‘Sloppy thinking leads to sloppy writing’

George Orwell wrote in “Politics and the English Language” in 1946 that our use of the English language “becomes ugly and inaccurate because our thoughts are foolish, but the slovenliness of our language makes it easier for us to have foolish thoughts.” Dennis Dutton provides a couple of examples, and explains why:

Exhibit A: “This book was instigated by the Harvard core curriculum report in 1978 and was intended to respond to what I took to be an ominous educational reform initiative, that without naming it would delegitimate the decisive, if spontaneous, disclosure of the complicity of liberal American institutions of higher learning with the state’s brutal conduct of the war in Vietnam and the consequent call for opening the university to meet the demands by hitherto marginalised constituencies of American society for enfranchisement”.

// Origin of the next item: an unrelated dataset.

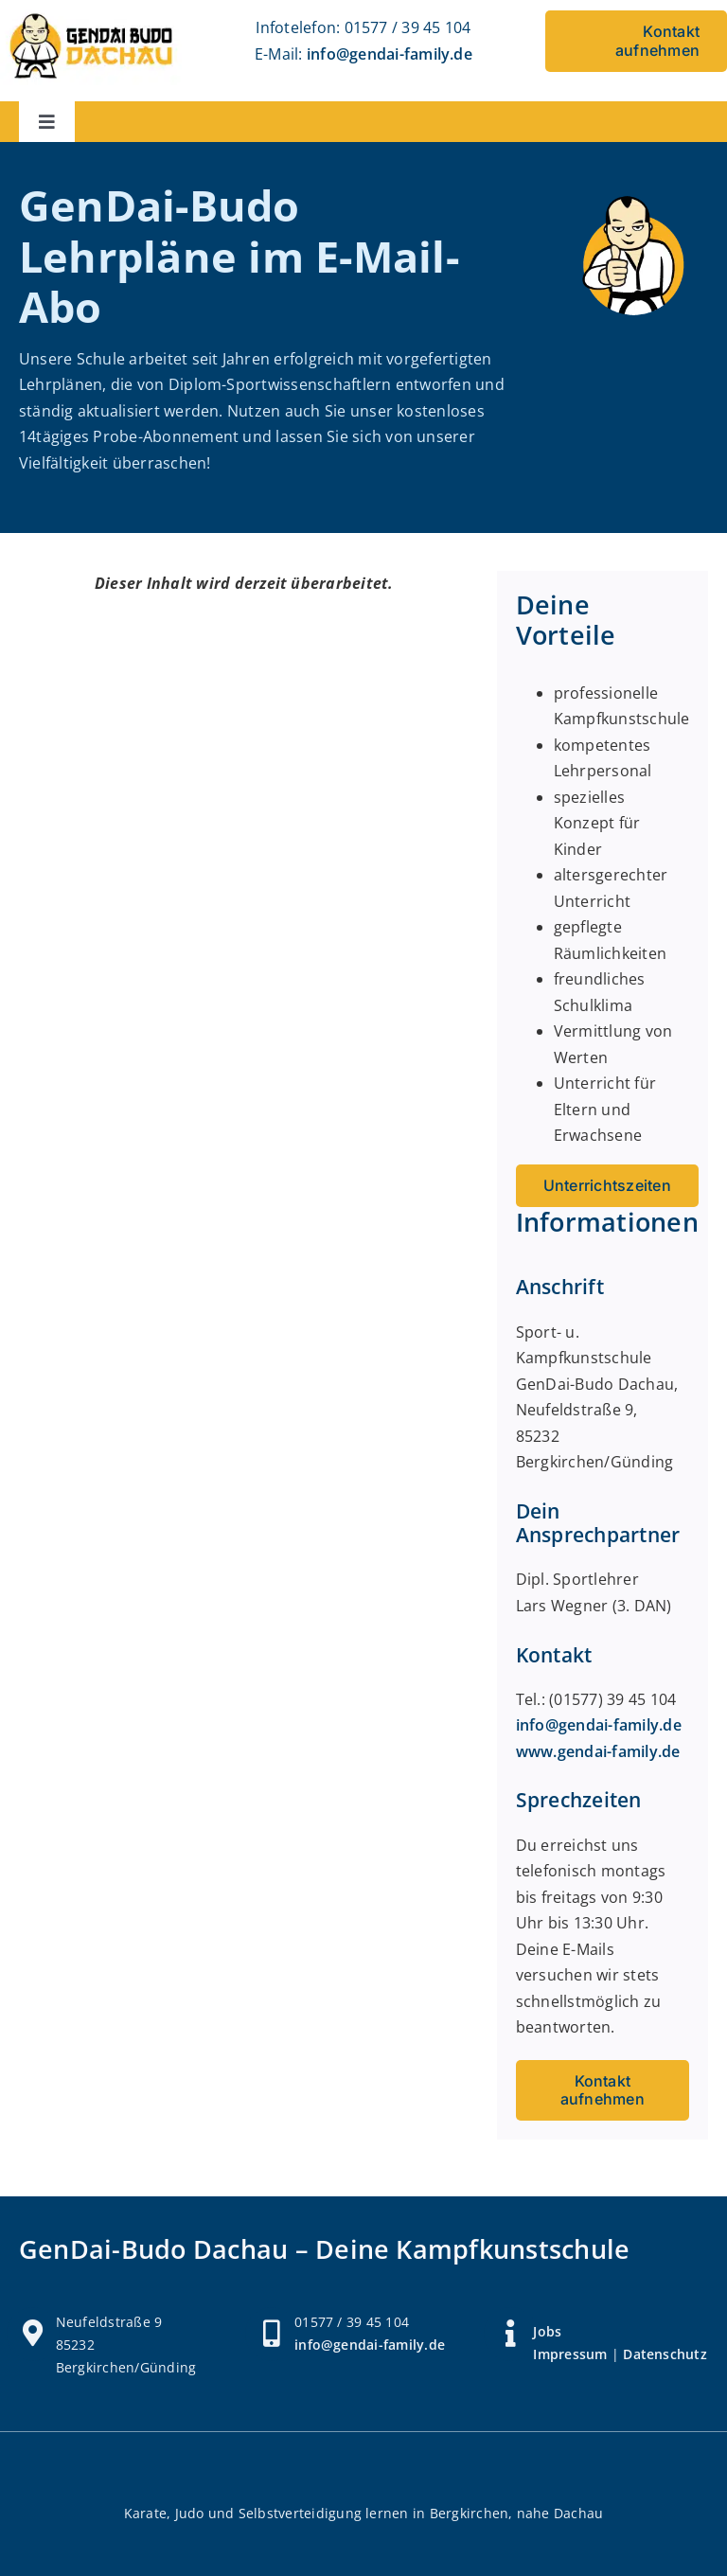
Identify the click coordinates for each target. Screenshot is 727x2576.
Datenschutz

Exhibit B: “The move from a structuralist account in which capital is understood to structure social relations in relatively homologous ways, to a view of hegemony in which power relations are subject to repetition, convergence, and the rearticulation, brought the question of temporality into the thinking of structure, and marked a shift from a form of Althusserian theory that takes structural totalities as theoretical objects to one in which the insights into the contingent possibility of structure, inaugurate a renewed conception of hegemony, as bound up with the contingent sites and strategies of the rearticulation of power”.